P3 – Get Schooled!

Game Designers: Marielle Burt, Alyssa Li, Lucy Lu, Ada Zhou


Get Schooled! is a competitive, card-drafting game for four to five players. It’s recommended for players aged 10+ and has a play time of approximately 60 minutes.

In Get Schooled!, you are running a high school with a particular educational philosophy. You’ve gotten to know some 6th graders in your district and have learned about their strengths and needs. You have three years to improve your school before they will choose which high school to attend. 

Each year, you will divide up your funding in order to hire teachers, train them to teach unique courses, and run special projects – all the while trying to meet national policies. The quality of your school will be determined by:

  • The total number of cards you play
  • The number of courses taught with your educational philosophy
  • How many students decide to attend your school

Learning Goals

We designed Get Schooled! to be played by educators, students interested in education, or anyone who likes games with challenge, narrative, and expression.

Players learn about several aspects of our education system:

  1.  Different ideologies of how curriculum should be designed in school systems
    • There are different roles for the players to choose from that correspond to different educational philosophies. We also included a summary of the philosophies and special courses tailored for each.
  2. The challenge that our education system faces when balancing individual student needs and creating a comprehensive curriculum that serves everyone
    • Throughout the game the players need to balance two goals: Recruiting students and meeting their specific needs or creating a school that best follows their own educational philosophy. Both goals provide points but come with different risks. 
  3. National and student level influences that affect how schools are ran
    • We included national incentives that mimic how federal departments incentivize local school boards with funding, but the schools’ ultimately need to meet the needs of their particular students.


See full rulebook here and print cards from Figma here.

Concept Map

Formal elements 

Loops and Arcs

Most of the gameplay happens in three loops (called Year 1, Year 2, and Year 3). Within each loop, players draw and play cards to create new courses. Together, these three loops form a narrative arc. Each year, players receive more advanced cards and can build upon their previous cards to make more specialized and complex courses. 

Game economy

The main economy in this game is a one direction conversion of 

Funding tokens-> cards (teachers and trainings) -> classes -> special projects 

Both classes and special projects are converted to points at the end of the game. There are several ways these resources influence each other.

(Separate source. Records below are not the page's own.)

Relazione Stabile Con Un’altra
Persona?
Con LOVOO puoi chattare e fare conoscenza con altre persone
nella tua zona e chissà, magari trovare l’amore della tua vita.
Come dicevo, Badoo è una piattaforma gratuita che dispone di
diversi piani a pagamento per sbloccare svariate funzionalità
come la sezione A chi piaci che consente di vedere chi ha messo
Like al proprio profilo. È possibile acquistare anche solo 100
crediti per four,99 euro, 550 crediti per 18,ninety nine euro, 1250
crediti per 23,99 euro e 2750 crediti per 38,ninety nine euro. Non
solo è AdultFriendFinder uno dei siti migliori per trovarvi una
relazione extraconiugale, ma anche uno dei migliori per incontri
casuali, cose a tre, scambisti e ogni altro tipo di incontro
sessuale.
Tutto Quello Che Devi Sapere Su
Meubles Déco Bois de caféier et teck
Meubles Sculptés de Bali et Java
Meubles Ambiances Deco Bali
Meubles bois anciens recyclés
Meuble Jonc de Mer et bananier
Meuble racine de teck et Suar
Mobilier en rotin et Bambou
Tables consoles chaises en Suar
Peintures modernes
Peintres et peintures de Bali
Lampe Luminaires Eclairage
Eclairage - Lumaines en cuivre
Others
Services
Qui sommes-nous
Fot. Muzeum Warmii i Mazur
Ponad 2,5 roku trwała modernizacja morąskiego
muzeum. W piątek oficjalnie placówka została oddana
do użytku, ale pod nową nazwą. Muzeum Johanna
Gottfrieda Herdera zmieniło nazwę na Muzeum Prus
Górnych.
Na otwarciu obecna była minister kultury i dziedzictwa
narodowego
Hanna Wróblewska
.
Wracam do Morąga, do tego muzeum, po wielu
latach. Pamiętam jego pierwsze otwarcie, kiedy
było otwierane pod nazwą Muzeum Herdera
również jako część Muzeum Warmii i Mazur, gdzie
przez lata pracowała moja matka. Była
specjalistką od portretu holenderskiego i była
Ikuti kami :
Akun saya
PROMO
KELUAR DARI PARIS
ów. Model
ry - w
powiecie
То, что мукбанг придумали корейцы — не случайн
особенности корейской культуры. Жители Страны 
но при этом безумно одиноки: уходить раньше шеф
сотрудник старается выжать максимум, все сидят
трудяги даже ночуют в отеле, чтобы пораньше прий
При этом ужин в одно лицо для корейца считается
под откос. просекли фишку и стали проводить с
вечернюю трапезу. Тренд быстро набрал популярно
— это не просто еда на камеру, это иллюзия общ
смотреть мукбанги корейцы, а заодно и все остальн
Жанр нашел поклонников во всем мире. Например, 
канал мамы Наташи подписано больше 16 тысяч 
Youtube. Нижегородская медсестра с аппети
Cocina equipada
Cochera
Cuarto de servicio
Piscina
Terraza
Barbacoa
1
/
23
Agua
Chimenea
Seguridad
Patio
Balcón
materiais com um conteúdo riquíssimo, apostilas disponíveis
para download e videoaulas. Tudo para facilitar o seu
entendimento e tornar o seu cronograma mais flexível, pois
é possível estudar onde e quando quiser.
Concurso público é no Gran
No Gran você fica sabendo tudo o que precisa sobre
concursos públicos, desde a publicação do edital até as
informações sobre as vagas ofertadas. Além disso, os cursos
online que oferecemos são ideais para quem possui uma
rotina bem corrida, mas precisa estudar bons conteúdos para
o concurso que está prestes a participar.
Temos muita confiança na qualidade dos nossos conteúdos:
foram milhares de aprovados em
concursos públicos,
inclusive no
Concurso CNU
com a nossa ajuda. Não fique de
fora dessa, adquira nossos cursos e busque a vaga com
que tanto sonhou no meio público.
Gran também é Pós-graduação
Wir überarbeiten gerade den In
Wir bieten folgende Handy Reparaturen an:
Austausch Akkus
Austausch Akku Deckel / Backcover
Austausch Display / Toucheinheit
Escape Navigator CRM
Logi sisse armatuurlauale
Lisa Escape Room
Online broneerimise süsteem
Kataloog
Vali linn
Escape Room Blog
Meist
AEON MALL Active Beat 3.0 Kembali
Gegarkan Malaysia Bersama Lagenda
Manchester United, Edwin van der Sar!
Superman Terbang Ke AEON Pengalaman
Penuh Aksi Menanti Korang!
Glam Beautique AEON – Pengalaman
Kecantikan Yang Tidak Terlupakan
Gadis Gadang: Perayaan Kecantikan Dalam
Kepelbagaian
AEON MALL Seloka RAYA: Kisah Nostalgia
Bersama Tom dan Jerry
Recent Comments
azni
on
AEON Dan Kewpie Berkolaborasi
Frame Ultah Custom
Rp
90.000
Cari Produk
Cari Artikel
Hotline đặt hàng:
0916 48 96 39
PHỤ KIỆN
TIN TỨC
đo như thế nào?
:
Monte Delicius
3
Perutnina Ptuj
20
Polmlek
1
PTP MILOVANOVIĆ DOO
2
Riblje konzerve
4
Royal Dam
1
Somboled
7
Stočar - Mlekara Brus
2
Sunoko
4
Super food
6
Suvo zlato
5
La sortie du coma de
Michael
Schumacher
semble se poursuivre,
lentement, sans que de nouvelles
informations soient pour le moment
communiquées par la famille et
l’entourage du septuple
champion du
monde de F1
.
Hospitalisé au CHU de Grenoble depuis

  1. Players obtain cards as turns pass by, and they are encouraged to convert these to classes to satisfy national incentives and obtain funding tokens.   
  2. Different player roles have special ability to obtain (or prevent others from obtaining) cards and tokens throughout the game. 

Game Balancing

See the balancing master sheet here.

Deck Balancing:

We treat all cards the same and compute the overall statistics of the deck to ensure that no player has strong advantages (by having more cards that are beneficial to them). This is important since all players are incentivized to build a curriculum that aligns with their philosophy, and since we want to encourage discussion about pros and cons of educational philosophy, we do not want to have cases where one philosophy is overwhelmingly stronger than the others. 

Since one card can provide bonuses for multiple philosophers, we also want to identify correlations between these bonuses, since these cards are going to attract more attention and are relatively harder for any one player to get, due to the competition. For example: this Morality and Civics card is endorsed by 3 different philosophers, so there will be 3 players trying to keep this card for themselves. 

Therefore we created a correlation graph for all the philosophies (separated for special courses and trainings, since they provide different point values).

Since Progressivism and Cognitive Pluralism have a lot of cards in common, we increased the total number of cards that have their ideology on them, so that there are enough resources for both players. Notice that we did not try to aim for a perfectly even distribution since that does not truly reflect the overlaps between these philosophies: some of them do align more with the others. 

Supply and Demand of Cards:

A secondary objective in the balancing sheet is to figure out if there are severely overpowered cards among the special projects. Due to the random drawing process and players taking turns picking cards, we do not worry too much about balancing all cards perfectly, but we want players not to be too frustrated when they try to find the cards they need only to realize that there are none of them left. We computed the estimated demand for each type of teacher and training (by subject) based on the requirements of the special projects. Notice that since teachers can be trained in multiple subjects, if we need one PE class, we require either 1 PE teacher or 1 PE general training, which is why the demand of either card is set to 0.5.

Finally, We tallied the total demand and supply to make sure there is no severe imbalance. 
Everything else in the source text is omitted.